A point of transition between capacity as the metaphysics of well-being and choragraphy as electrate practice is Algirdas Greimas's semiotic theory of narrative. The experience of "in/capacity" foregrounded in Agamben's retrieval of "potentiality" is central to narrative form. Part of the task of the coming philosophy is to adapt this dimension of to-be-able to the affordances of electracy. Below is a review of the semiotic theory (cited from Avatar Emergency). Greimas adapted the diagram of the narrative "square" from Aristotle's logical square.
The elementary narrative exploited so efficiently in popular culture is an account of a subject who desires an object of value and sets out to get it, and who is transformed by the process. This is ethos. The accomplishment of the quest manifests the principal modalities of human capacity, the qualities of will, duty, power, and knowledge. Decorum display. It is worth reviewing scenario dynamics, since these undergo distortion (Entstellung) in dromosphere. These qualities are expressed as modalities of doing and being in the narrative and discourse, and it is this modalization that may lend itself to inclusion in ontology. In semiotic theory, a narrative correlates three axes of interaction (Martin and Ringham). The axes put in relation six actants (functions) constituting the minimal units of any narrative: Sender-Receiver, Subject-Object, Helper-Opponent. These are the positions of ethos enacted in scenarios: a map of decorum. The following review is from Martin and Ringham’s handbook:
Communication. The modality of the axis of communication is “knowing” (cognitive, epistemic), referring to the internal state of mind of actants (ignoring, deceiving, etc). A story is first of all a communication in a specific culture and historical period. It is a message in which a Sender persuades/manipulates a Receiver, and a Receiver interprets/resists, relative to an Object of Value. The Sender is simultaneously any or all of the culture collectively, the author, an authoritative character in the story, a caregiver (reading the story to a child); the Receiver is also the culture, the Subject, another character in the story, the one reading or listening. The meaning of the story as a whole results from the axiology (system of value relations in the paradigm) and ideology (specific beliefs enacted in the syntagm) created within the text. The story has a point of view, and the purpose of the communication is to express it. When we ask after the wisdom of literature, we want to know the purport of these axiologies and ideologies (formal and thematic presentations of values). The story (Cinderella is a prototype) communicates a message about what is important in life and how to get it.
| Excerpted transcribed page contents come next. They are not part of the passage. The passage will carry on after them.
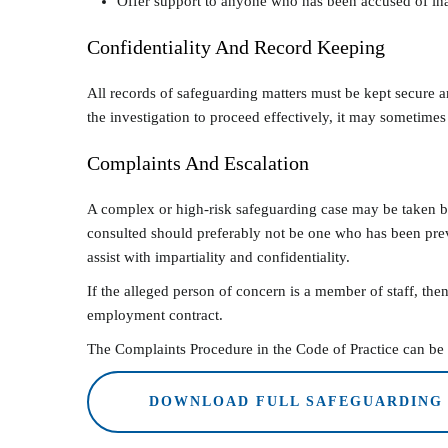
Offer support to anyone who has been accused of ina
Confidentiality And Record Keeping
All records of safeguarding matters must be kept secure a
the investigation to proceed effectively, it may sometimes
Complaints And Escalation
A complex or high-risk safeguarding case may be taken by
consulted should preferably not be one who has been prev
assist with impartiality and confidentiality.
If the alleged person of concern is a member of staff, then
employment contract.
The Complaints Procedure in the Code of Practice can be u
DOWNLOAD FULL SAFEGUARDING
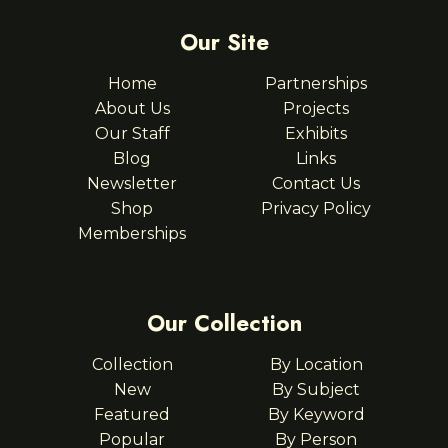
Our Site
Home
Partnerships
About Us
Projects
Our Staff
Exhibits
Blog
Links
Newsletter
Contact Us
Shop
Privacy Policy
Memberships
Our Collection
Collection
By Location
New
By Subject
Featured
By Keyword
Popular
By Person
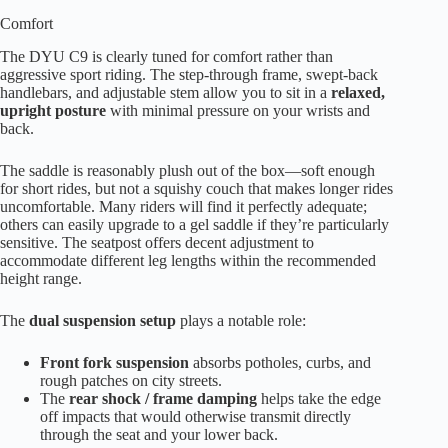
Comfort
The DYU C9 is clearly tuned for comfort rather than
aggressive sport riding. The step-through frame, swept-back
handlebars, and adjustable stem allow you to sit in a
relaxed,
upright posture
with minimal pressure on your wrists and
back.
The saddle is reasonably plush out of the box—soft enough
for short rides, but not a squishy couch that makes longer rides
uncomfortable. Many riders will find it perfectly adequate;
others can easily upgrade to a gel saddle if they’re particularly
sensitive. The seatpost offers decent adjustment to
accommodate different leg lengths within the recommended
height range.
The
dual suspension setup
plays a notable role:
Front fork suspension
absorbs potholes, curbs, and
rough patches on city streets.
The
rear shock / frame damping
helps take the edge
off impacts that would otherwise transmit directly
through the seat and your lower back.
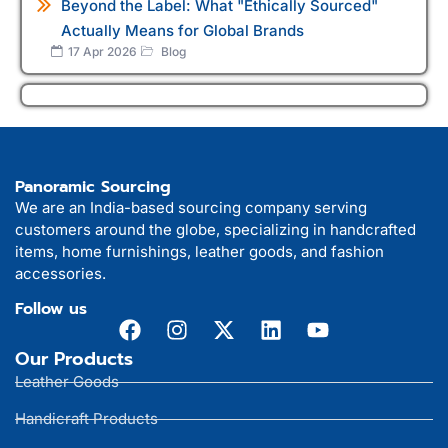
Beyond the Label: What "Ethically Sourced"
Actually Means for Global Brands
17 Apr 2026
Blog
Panoramic Sourcing
We are an India-based sourcing company serving
customers around the globe, specializing in handcrafted
items, home furnishings, leather goods, and fashion
accessories.
Follow us
Our Products
Leather Goods
Handicraft Products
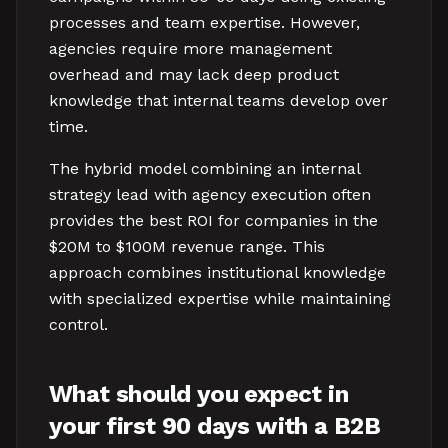
processes and team expertise. However,
agencies require more management
overhead and may lack deep product
knowledge that internal teams develop over
time.
The hybrid model combining an internal
strategy lead with agency execution often
provides the best ROI for companies in the
$20M to $100M revenue range. This
approach combines institutional knowledge
with specialized expertise while maintaining
control.
What should you expect in
your first 90 days with a B2B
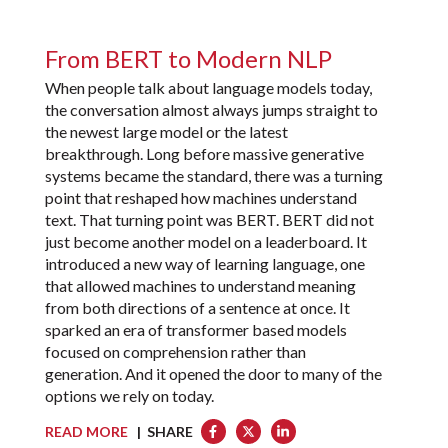
From BERT to Modern NLP
When people talk about language models today,
the conversation almost always jumps straight to
the newest large model or the latest
breakthrough. Long before massive generative
systems became the standard, there was a turning
point that reshaped how machines understand
text. That turning point was BERT. BERT did not
just become another model on a leaderboard. It
introduced a new way of learning language, one
that allowed machines to understand meaning
from both directions of a sentence at once. It
sparked an era of transformer based models
focused on comprehension rather than
generation. And it opened the door to many of the
options we rely on today.
READ MORE
| SHARE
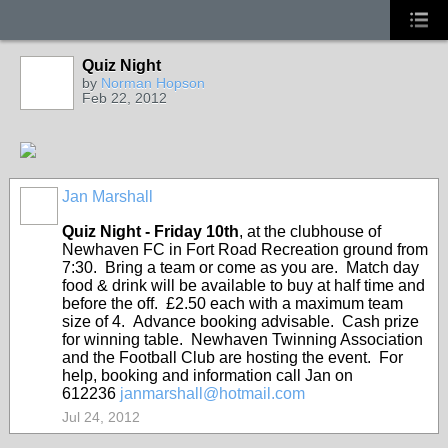
Quiz Night
by
Norman Hopson
Feb 22, 2012
Jan Marshall
Quiz Night - Friday 10
th
, at the clubhouse of
Newhaven FC in Fort Road Recreation ground from
7:30. Bring a team or come as you are. Match day
food & drink will be available to buy at half time and
before the off. £2.50 each with a maximum team
size of 4. Advance booking advisable. Cash prize
for winning table. Newhaven Twinning Association
and the Football Club are hosting the event. For
help, booking and information call Jan on
612236
janmarshall@hotmail.com
Jul 24, 2012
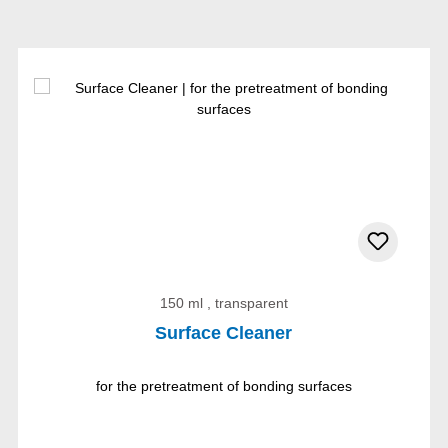
150 ml , transparent
Surface Cleaner
for the pretreatment of bonding surfaces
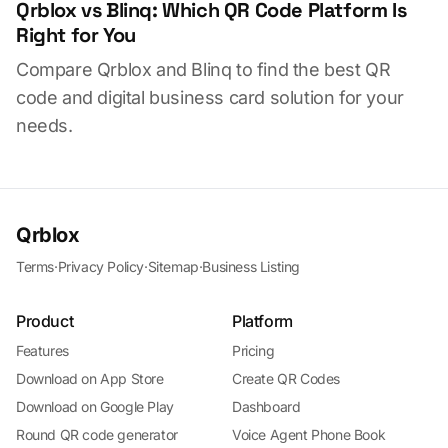
Qrblox vs Blinq: Which QR Code Platform Is
Right for You
Compare Qrblox and Blinq to find the best QR
code and digital business card solution for your
needs.
Qrblox
Terms
·
Privacy Policy
·
Sitemap
·
Business Listing
Product
Platform
Features
Pricing
Download on App Store
Create QR Codes
Download on Google Play
Dashboard
Round QR code generator
Voice Agent Phone Book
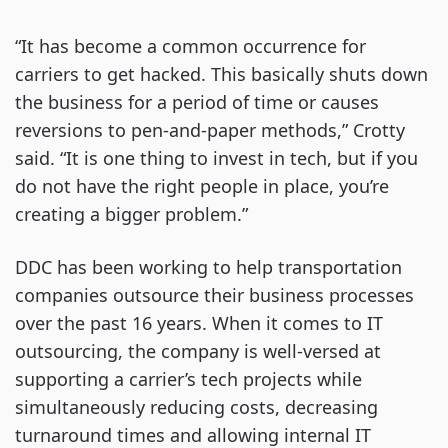
“It has become a common occurrence for
carriers to get hacked. This basically shuts down
the business for a period of time or causes
reversions to pen-and-paper methods,” Crotty
said. “It is one thing to invest in tech, but if you
do not have the right people in place, you’re
creating a bigger problem.”
DDC has been working to help transportation
companies outsource their business processes
over the past 16 years. When it comes to IT
outsourcing, the company is well-versed at
supporting a carrier’s tech projects while
simultaneously reducing costs, decreasing
turnaround times and allowing internal IT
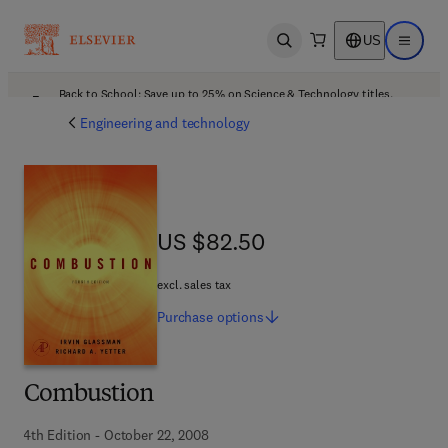
US
Open search
Open ma
Back to School: Save up to 25% on Science & Technology titles.
Offer details
Engineering and technology
US $82.50
US $82.50
excl. sales tax
Purchase
options
Combustion
4th Edition - October 22, 2008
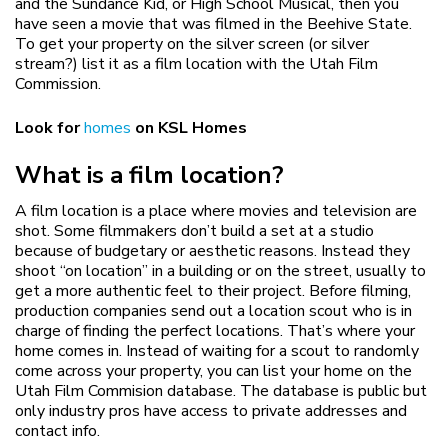
and the Sundance Kid, or High School Musical, then you
have seen a movie that was filmed in the Beehive State.
To get your property on the silver screen (or silver
stream?) list it as a film location with the Utah Film
Commission.
Look for
homes
on KSL Homes
What is a film location?
A film location is a place where movies and television are
shot. Some filmmakers don’t build a set at a studio
because of budgetary or aesthetic reasons. Instead they
shoot “on location” in a building or on the street, usually to
get a more authentic feel to their project. Before filming,
production companies send out a location scout who is in
charge of finding the perfect locations. That’s where your
home comes in. Instead of waiting for a scout to randomly
come across your property, you can list your home on the
Utah Film Commision database. The database is public but
only industry pros have access to private addresses and
contact info.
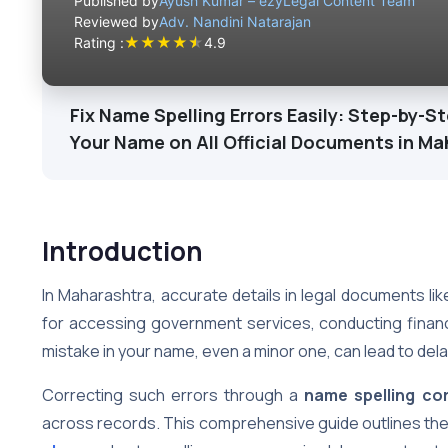
Published by
Ayush Kumar – ezyLegal Content Team
Reviewed by
Adv. Nandini Natarajan
★
★
★
★
★
Rating :
4.9
Fix Name Spelling Errors Easily: Step-by-S
Your Name on All Official Documents in M
Introduction
In Maharashtra, accurate details in legal documents like
for accessing government services, conducting financi
mistake in your name, even a minor one, can lead to dela
Correcting such errors through a
name spelling co
across records. This comprehensive guide outlines th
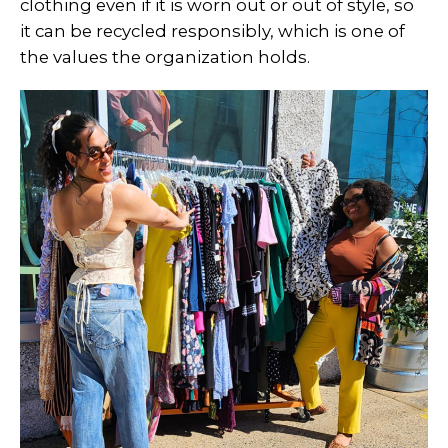
clothing even if it is worn out or out of style, so
it can be recycled responsibly, which is one of
the values the organization holds.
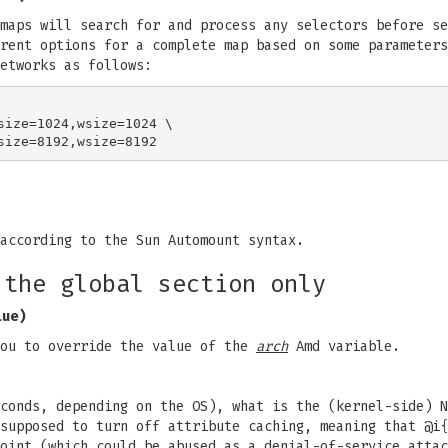
maps will search for and process any selectors before se
rent options for a complete map based on some parameters
etworks as follows:
size=1024,wsize=1024 \

according to the Sun Automount syntax.
 the global section only
lue)
ou to override the value of the
arch
Amd variable.
conds, depending on the OS), what is the (kernel-side) N
supposed to turn off attribute caching, meaning that @i{
oint (which could be abused as a denial-of-service attac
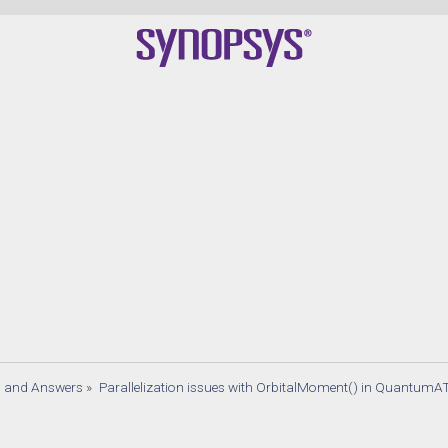
s and Answers
»
Parallelization issues with OrbitalMoment() in QuantumA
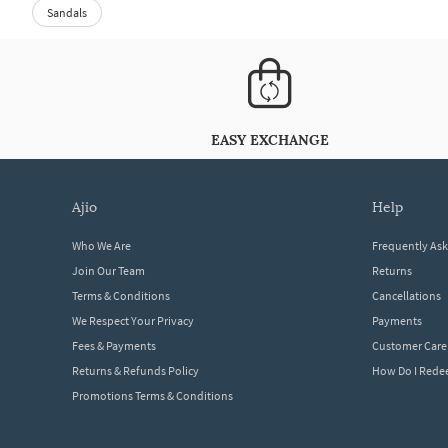
Sandals
EASY EXCHANGE
ajio
help
Who We Are
Frequently As
Join Our Team
Returns
Terms & Conditions
Cancellations
We Respect Your Privacy
Payments
Fees & Payments
Customer Care
Returns & Refunds Policy
How Do I Red
Promotions Terms & Conditions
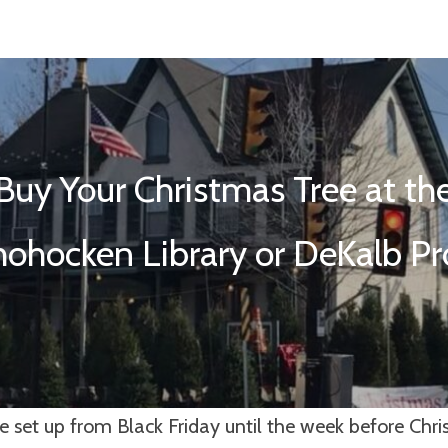
Buy Your Christmas Tree at th
ohocken Library or DeKalb P
e set up from Black Friday until the week before Chr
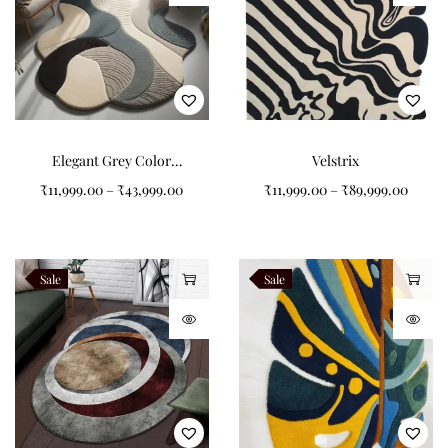
Elegant Grey Color
Velstrix
Combination Non-Shape
₹
11,999.00
–
₹
43,999.00
₹
11,999.00
–
₹
89,999.00
Carpets for Modern
Spaces
Sale
Sale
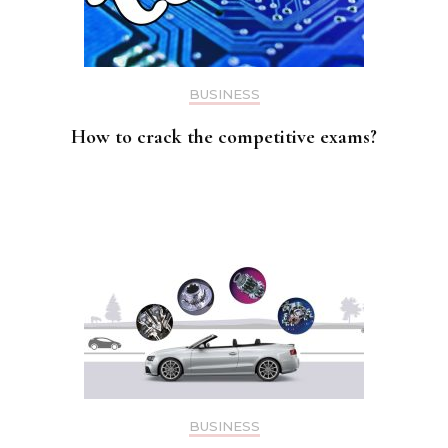
BUSINESS
How to crack the competitive exams?
BUSINESS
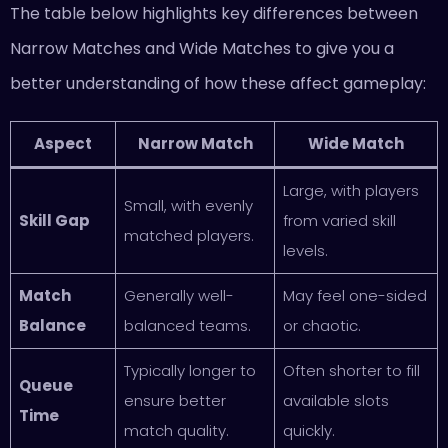
The table below highlights key differences between
Narrow Matches and Wide Matches to give you a
better understanding of how these affect gameplay:
Aspect
Narrow Match
Wide Match
Large, with players
Small, with evenly
Skill Gap
from varied skill
matched players.
levels.
Match
Generally well-
May feel one-sided
Balance
balanced teams.
or chaotic.
Typically longer to
Often shorter to fill
Queue
ensure better
available slots
Time
match quality.
quickly.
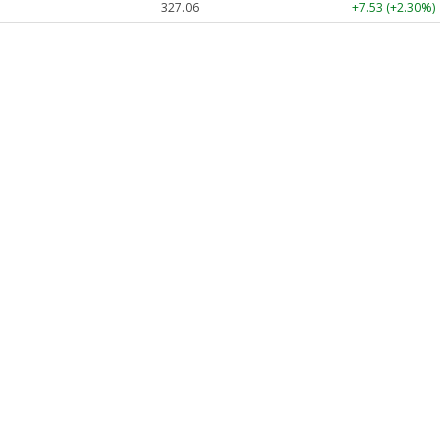
327.06
+7.53 (+2.30%)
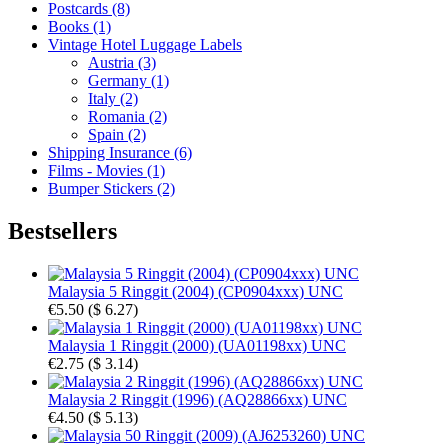
Postcards (8)
Books (1)
Vintage Hotel Luggage Labels
Austria (3)
Germany (1)
Italy (2)
Romania (2)
Spain (2)
Shipping Insurance (6)
Films - Movies (1)
Bumper Stickers (2)
Bestsellers
Malaysia 5 Ringgit (2004) (CP0904xxx) UNC
€5.50
(
$ 6.27
)
Malaysia 1 Ringgit (2000) (UA01198xx) UNC
€2.75
(
$ 3.14
)
Malaysia 2 Ringgit (1996) (AQ28866xx) UNC
€4.50
(
$ 5.13
)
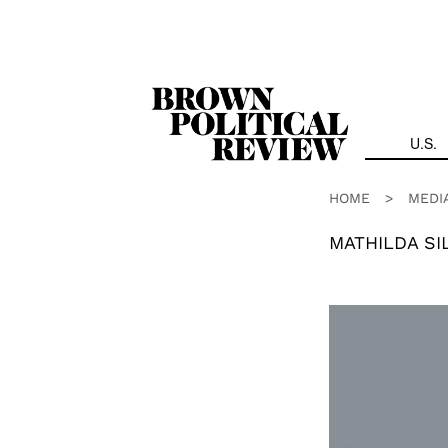
Skip
Navigation
U.S.
HOME
>
MEDI
MATHILDA SI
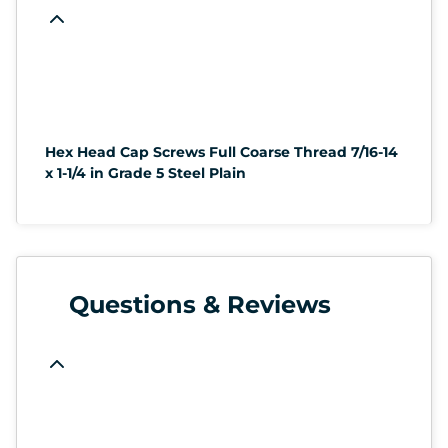
Hex Head Cap Screws Full Coarse Thread 7/16-14
x 1-1/4 in Grade 5 Steel Plain
Questions & Reviews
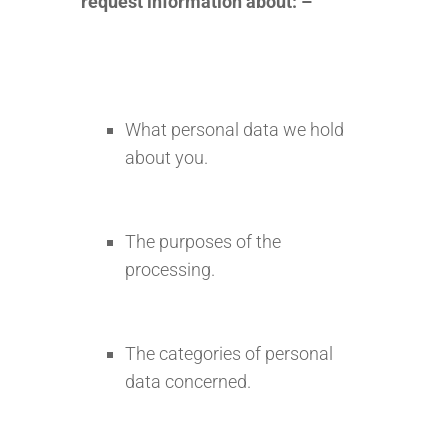
request information about: –
What personal data we hold
about you.
The purposes of the
processing.
The categories of personal
data concerned.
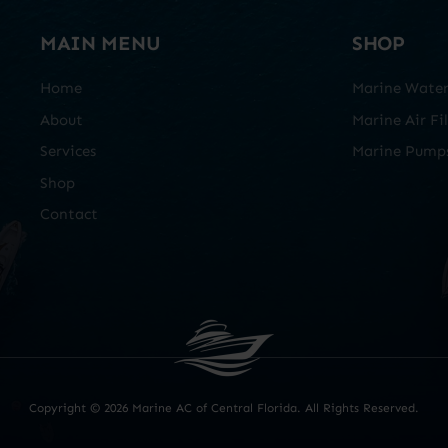
MAIN MENU
SHOP
Home
Marine Water 
About
Marine Air Fil
Services
Marine Pump
Shop
Contact
Copyright ©
2026 Marine AC of Central Florida. All Rights Reserved.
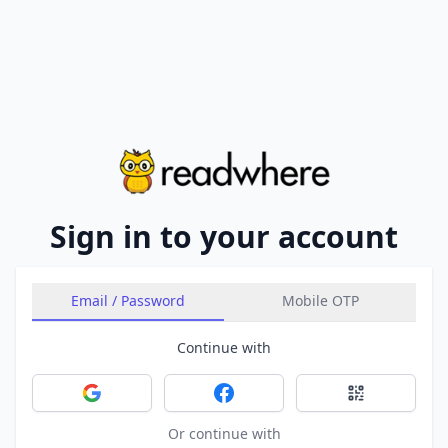
Sign in to your account
Email / Password
Mobile OTP
Continue with
Sign in with Google
Sign in with Facebook
Sign in with 
Or continue with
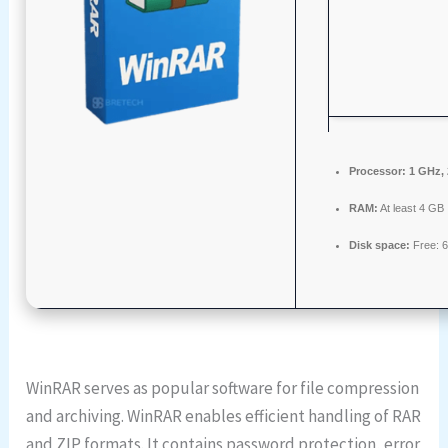
Processor:
1 GHz,
RAM:
At least 4 GB
Disk space:
Free: 
WinRAR serves as popular software for file compression
and archiving. WinRAR enables efficient handling of RAR
and ZIP formats. It contains password protection, error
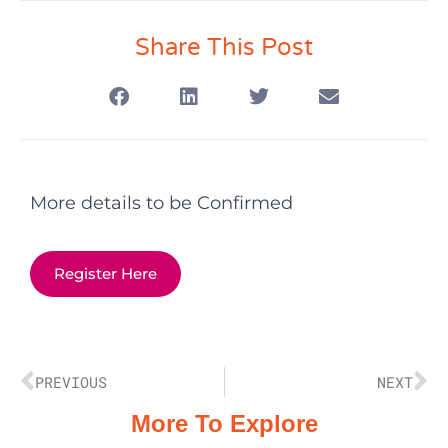
Share This Post
More details to be Confirmed
Register Here
PREVIOUS
NEXT
More To Explore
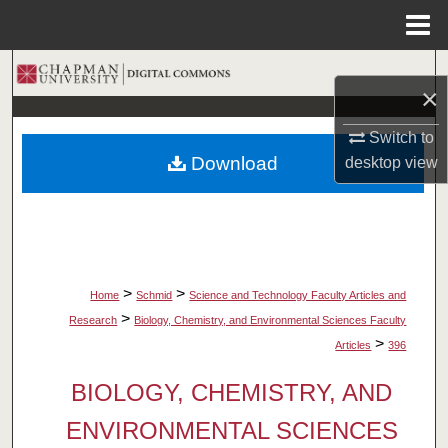
Menu
Home
Search
×
Browse Collections
Switch to
Download
desktop
view
My Account
About
Digital Commons Network™
>
>
Home
Schmid
Science and Technology Faculty Articles and
>
Research
Biology, Chemistry, and Environmental Sciences Faculty
>
Articles
396
BIOLOGY, CHEMISTRY, AND
ENVIRONMENTAL SCIENCES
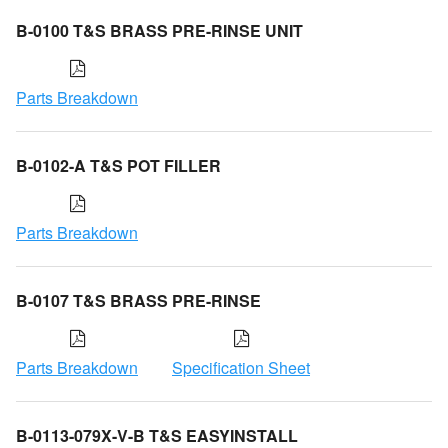
B-0100 T&S BRASS PRE-RINSE UNIT
Parts Breakdown
B-0102-A T&S POT FILLER
Parts Breakdown
B-0107 T&S BRASS PRE-RINSE
Parts Breakdown
Specification Sheet
B-0113-079X-V-B T&S EASYINSTALL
Desire. The modalities of the axis of desire are “wanting” (will) and “having to” (duty). Subject and Object are created together, interdependent, with the state of wanting-to-be and wanting-to-do initiating the becoming of the Subject as such. The Subject begins in a condition of separation (disjunction) from the Object of Value. The syntax of the narrative develops as transformation, a mediation, bringing the Subject into conjunction with the Object. This process is characterized as a practical syllogism: Major premise = the desire; Minor = the means; Conclusion = the action. Cinderella desires to have a life, to be loved and respected, and the event of the royal ball incarnates this desire.
Performance. The actants of this axis represent the competence of the Subject, in the positions of the Helper and the Opponent or Anti-Subject. The modality is being-able-to, or power. The syntax of action stages three tests, gauging the worthiness of the Subject, the confrontation or decision that accesses the Object, and recognition or evaluation of the success (or failure). The Opponent is Cinderella’s step-mother and step-sisters, who are Subjects in their own right (Anti-Subjects), but this is not their story. The Helper (donor) is the magic fairy, who provides the accessories Cinderella needs to accomplish her winning of the Prince. The Object of Value is tracked through the transformations of mediation between poles by means of a figure, a circulating item that is exchanged between or among actant positions. The famous glass slipper is a token of this circulating type. When politicians appeal to the proverb about “kicking the can down the road,” they may not be aware that this “can” alludes to posse, the modality of “I can.” If you cannot, then you must delay the action. The problematic posse is a primary concern of concept avatar. Brand hears “entourage,” but avatar interrupts: im/potence.
Discourse: the surface vocabulary is organized into a series of figures. The other dimension of text besides narrative is discourse, including all the other features of language and style. This is the dimension opened for ontological development in electracy. The lexicon of exposition describing Cinderella’s beauty, poverty, hard circumstances; the step-relatives’ ugliness, meanness, selfishness; the Prince’s wealth and so forth, is already accessible to Natural Language Programming and semantic ontology. "Discourse" hosts the figural, a design pattern that appropriates the entire scenario for further signifiance (allegory). Discourse/figure (see Lyotard) supports an ontology of manner (a way of being).
See Bronwen Martin and Felizitas Ringham, Dictionary of Semiotics, NY: Cassell, 2000.